Seven years after the invasion of Afghanistan toppled the Taliban and installed a democratic government that would give no shelter to al-Qa’ida, the military situation in that country has deteriorated sharply.
President Obama has already pledged additional US troops to help beat back a resurgent Taliban, but the question of how they will be deployed remains open, and we are far from having a definition of “victory” in Afghanistan. Increasingly, negotiation with less militant Taliban leaders is being mooted as a promising tactic – but there will be many tests, not least in neighbouring Pakistan, where al-Qa’ida has taken root in the lawless tribal areas, and there is growing militancy against the government because of its support for the US.
The reduction in violence in Iraq has created a consensus that seemed unlikely when Barack Obama sealed his party’s nomination earlier this year. There will be a timetable for withdrawal of the bulk of US forces from the country, though Mr Obama has retreated from his call for a rigid deadline of 16 months for all troops to leave, agreeing that it must be subject to circumstances. What is still to be considered is the size and the role of the US military presence that will necessarily remain in the country.
On the campaign trail, Joe Biden predicted the new president would be “tested” by an international crisis within months of taking office. Odds are that it will be Iran, which has persisted with its domestic nuclear programme despite sanctions and tough rhetoric from the Bush administration and much of the international community. With intelligence agencies unable to be certain how close Iran is to being able to make a nuclear bomb, or whether it intends to build one, there are no easy decisions for the new US. Mr Obama was attacked on the campaign trail for being willing to talk to “America’s enemies”, but hawks are unable to show that their solution – attacking Iran’s nuclear facilities – would work.
Middle East peace
The Bush administration has made a late, but ineffectual, push to secure a new peace deal between Israel and the Palestinians, but political upheaval in Israel has meant this running sore will almost certainly still be open when the new president takes power on 20 January. The issue could be more prickly than ever before, given how hard Mr Obama – whose father was Muslim – had to work to overcome suspicion among US Jews.

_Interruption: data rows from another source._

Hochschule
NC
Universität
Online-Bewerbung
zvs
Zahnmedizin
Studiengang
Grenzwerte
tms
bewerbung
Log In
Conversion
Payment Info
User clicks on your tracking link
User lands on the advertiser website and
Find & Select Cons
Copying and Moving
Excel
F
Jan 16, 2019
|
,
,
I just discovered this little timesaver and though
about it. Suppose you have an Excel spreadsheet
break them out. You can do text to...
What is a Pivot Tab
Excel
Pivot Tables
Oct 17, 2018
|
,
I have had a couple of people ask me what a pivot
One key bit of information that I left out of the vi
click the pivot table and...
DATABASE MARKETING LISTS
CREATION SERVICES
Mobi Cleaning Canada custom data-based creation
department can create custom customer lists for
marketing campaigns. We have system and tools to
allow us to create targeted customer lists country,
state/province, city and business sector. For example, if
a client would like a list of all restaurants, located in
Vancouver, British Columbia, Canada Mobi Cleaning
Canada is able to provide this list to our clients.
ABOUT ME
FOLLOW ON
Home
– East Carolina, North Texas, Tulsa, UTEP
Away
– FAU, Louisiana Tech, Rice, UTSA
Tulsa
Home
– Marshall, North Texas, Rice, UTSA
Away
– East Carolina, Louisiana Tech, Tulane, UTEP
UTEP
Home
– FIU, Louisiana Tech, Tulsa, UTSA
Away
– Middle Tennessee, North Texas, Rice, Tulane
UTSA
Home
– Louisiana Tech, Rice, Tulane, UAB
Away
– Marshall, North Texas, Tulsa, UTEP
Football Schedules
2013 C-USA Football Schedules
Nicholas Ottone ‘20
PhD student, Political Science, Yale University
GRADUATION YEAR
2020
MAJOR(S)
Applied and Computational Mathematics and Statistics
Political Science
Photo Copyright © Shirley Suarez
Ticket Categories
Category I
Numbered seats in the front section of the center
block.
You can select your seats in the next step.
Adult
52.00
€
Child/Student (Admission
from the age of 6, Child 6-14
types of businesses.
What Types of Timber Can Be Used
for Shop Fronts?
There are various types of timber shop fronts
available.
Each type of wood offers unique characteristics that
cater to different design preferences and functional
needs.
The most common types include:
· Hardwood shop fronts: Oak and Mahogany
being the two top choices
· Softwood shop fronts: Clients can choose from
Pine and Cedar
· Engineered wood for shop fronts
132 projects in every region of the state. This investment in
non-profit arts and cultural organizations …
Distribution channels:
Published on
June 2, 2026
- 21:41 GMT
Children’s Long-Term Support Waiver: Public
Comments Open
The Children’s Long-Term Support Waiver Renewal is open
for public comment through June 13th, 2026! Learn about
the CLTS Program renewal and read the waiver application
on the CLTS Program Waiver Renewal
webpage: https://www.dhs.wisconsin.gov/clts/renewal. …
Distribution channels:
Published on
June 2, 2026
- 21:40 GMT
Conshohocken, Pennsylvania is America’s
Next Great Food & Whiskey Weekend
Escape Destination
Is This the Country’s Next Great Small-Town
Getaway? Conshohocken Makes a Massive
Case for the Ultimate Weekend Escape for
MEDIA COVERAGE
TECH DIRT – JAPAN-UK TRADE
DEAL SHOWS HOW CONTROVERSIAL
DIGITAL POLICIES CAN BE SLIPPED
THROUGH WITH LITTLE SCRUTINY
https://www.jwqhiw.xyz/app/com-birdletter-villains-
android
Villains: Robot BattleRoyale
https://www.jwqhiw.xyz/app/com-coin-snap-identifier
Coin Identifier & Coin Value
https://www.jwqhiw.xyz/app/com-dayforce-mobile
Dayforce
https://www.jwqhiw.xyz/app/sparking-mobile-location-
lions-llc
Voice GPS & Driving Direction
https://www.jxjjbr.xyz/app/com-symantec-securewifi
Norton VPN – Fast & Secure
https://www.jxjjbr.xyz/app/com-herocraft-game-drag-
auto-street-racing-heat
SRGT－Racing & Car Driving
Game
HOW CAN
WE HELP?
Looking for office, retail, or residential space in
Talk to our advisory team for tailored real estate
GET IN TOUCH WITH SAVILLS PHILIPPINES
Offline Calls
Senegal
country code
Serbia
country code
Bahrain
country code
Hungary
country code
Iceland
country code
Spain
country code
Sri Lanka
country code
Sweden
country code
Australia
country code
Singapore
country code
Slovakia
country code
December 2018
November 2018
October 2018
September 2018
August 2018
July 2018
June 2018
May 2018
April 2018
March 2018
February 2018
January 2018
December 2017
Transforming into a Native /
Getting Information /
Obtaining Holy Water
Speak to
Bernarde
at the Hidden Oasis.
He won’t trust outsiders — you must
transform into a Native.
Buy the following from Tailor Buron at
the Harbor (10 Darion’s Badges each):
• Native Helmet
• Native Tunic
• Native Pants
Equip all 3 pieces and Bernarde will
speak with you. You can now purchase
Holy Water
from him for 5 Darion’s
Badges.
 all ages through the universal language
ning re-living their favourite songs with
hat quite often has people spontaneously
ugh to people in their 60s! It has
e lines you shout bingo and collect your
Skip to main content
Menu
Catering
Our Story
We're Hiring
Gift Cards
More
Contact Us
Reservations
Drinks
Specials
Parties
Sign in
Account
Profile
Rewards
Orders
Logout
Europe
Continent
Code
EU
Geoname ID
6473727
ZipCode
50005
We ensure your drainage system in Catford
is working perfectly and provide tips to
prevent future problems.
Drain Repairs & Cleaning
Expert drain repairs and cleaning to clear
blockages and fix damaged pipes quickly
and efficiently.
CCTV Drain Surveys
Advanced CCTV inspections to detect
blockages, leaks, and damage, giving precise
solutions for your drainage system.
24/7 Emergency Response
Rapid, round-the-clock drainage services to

Vladimir Putin’s Russia has asserted itself anew as an aggressive regional power, suppressing some internal dissent, using its importance as a major supplier of oil to pressure neighbours, and finally using military force to humble Georgia in a conflict that put territorial disputes in the Caucasus back on the international political agenda. John McCain had advocated throwing Russia out of the G8 economic grouping, but a new Democratic administration will be wary of turning Russia into a pariah nation when its co-operation is required on so many other international security issues. President Obama will no doubt hope that the falling oil price and the domestic effects of the global economic crisis will crimp Mr Putin’s room for manoeuvre – but it won’t necessarily make him more predictable.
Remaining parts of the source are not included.